Também não é apenas comparando as previsões meteorológicas divulgadas com os eventos de fato ocorridos que se avalia um processo de previsão como bom ou mau. A estrutura para este tipo de análise é mais sofisticada do que pode parecer à primeira vista, devendo ser entendida, pelo menos conceitualmente, antes de se fazer qualquer juízo de valor. Quase sempre, a comunidade científica ligada às ciências atmosféricas dá maior peso aos critérios técnicos que dão suporte ao índice de acerto da previsão. Os cientistas sociais costumam se preocupar mais com a comunicação e a decodificação das mensagens de previsão. E os políticos, ligados ao poder executivo principalmente, avaliam, e muito, os aspectos econômicos e as possíveis consequências sociais das ações tomadas. De tudo isto, resulta a tendência que se tem, muitas vezes, de ver o processo de previsão parcialmente, como uma série de partes independentes, mais do que um processo de decisões inter-relacionadas.
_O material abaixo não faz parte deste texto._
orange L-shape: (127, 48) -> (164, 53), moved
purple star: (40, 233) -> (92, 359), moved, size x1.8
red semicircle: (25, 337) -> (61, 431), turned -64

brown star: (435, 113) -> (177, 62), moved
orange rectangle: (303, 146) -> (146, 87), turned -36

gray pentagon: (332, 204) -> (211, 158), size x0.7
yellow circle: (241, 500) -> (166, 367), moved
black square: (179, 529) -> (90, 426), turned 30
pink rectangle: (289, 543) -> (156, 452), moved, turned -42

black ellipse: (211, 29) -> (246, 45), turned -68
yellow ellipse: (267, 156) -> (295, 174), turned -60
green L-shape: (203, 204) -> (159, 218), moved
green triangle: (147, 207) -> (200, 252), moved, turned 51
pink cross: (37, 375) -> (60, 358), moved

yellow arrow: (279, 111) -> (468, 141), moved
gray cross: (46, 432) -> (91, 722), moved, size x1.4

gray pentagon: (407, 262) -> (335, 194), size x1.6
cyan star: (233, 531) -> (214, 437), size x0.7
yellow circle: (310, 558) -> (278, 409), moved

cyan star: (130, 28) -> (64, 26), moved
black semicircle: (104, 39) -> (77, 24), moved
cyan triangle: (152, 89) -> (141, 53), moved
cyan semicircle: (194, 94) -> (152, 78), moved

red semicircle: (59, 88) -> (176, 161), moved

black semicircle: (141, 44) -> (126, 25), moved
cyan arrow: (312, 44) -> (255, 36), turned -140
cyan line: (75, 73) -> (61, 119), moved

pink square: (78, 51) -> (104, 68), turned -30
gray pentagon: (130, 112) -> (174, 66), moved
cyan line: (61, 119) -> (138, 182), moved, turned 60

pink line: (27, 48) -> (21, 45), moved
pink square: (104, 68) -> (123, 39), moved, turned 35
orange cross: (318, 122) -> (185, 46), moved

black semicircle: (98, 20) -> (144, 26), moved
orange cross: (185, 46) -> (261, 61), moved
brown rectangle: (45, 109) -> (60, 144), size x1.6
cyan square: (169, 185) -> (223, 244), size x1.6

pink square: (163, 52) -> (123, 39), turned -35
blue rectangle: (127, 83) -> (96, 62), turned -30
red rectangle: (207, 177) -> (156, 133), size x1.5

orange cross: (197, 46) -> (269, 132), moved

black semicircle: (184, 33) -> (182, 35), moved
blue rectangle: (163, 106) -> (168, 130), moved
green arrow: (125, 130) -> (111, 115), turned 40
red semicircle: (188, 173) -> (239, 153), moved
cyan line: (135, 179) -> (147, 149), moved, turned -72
Apesar de toda a evolução científica da capacidade preditiva em meteorologia, ainda há problemas envolvendo previsões que não são bem-compreendidas, divulgadas de qualquer jeito ou mal-usadas. Às vezes, envolvendo todos estes aspectos ao mesmo tempo. Uma previsão tecnicamente boa, mas que não é comunicada adequadamente e/ou mal-usada pode causar mais prejuízos do que trazer benefícios para a sociedade. Também pode haver o caso que uma previsão que não seja tecnicamente tão boa, mas sendo bem-comunicada e seus indicativos bem-usados, trazer resultados positivos para a sociedade. Em resumo: apresentar um alto índice de acerto não é condição suficiente para que uma previsão tenha valor. E o contrário também pode ser verdadeiro (mesmo não sendo uma boa previsão, pode ter valor). Em termos de situação de contingência, quatro casos podem ser encontrados: (1) Previsão com alto índice de acerto e com valor, (2) Previsão com um índice de acerto não tão alto e com valor, (3) Previsão com alto índice de acerto e sem valor e (4) Previsão com baixo índice de acerto e sem valor. É claro que a situação ideal é a (1). Todo o esforço de avanços no processo de previsão meteorológica busca sempre melhorar os índices de acerto e que seus resultados tenham valor para a sociedade. Ou seja, uma previsão tecnicamente boa e que possa contribuir em alguma decisão que leve a benefícios.

Voltando ao começo deste texto, tanto no caso da tragédia da cheia no Vale do Taquari, quanto nos transtornos causados pelo anticiclone no Litoral Norte, havia previsões de muita chuva e alertas da Defesa Civil para as populações das áreas atingidas, que, pelo acerto, podem ser consideradas tecnicamente muito boas. Infelizmente não foi possível, a partir desses alertas, a tomada de alguma decisão mais efetiva que minimizasse os danos materiais causados e evitasse as mortes ocorridas. Talvez, sem esses alertas, tivesse sido pior. Esses episódios deixaram lições: a primeira, que prever o tempo é mais fácil do que prever impactos; e, a segunda, que precisamos entender uma previsão meteorológica como um processo que vai um pouco mais além da mera divulgação de uma boa previsão.

O processo de previsão meteorológica tem valor muito maior para a tomada de decisões do que uma simples escolha de sair de casa levando ou não um guarda-chuva, como supõem algumas pessoas. É informação, e o resultado, portanto o seu valor, depende do uso que se faz. Em tom de brincadeira, mas que serve muito bem para ilustrar o tema, Kenneth Arrow, matemático laureado com o Prêmio Nobel de Economia (1972), costumava contar a sua experiência como previsor meteorológico na Força Aérea Americana, na Segunda Guerra Mundial. A um grupo de previsores foi solicitado que fizessem uma previsão de tempo com um mês de antecedência. A conclusão do grupo foi de que esta previsão não seria mais precisa do que jogar uns dados e ver o que daria. Levaram isso aos seus superiores e pediram para serem dispensados do trabalho. A resposta que receberam foi a mais inusitada possível: “O comandante-geral sabe muito bem que estas previsões não são boas. Todavia, ele necessita delas para o planejamento das operações”.

(Adaptado a partir de coluna originalmente publicada em 30 de julho de 2001.)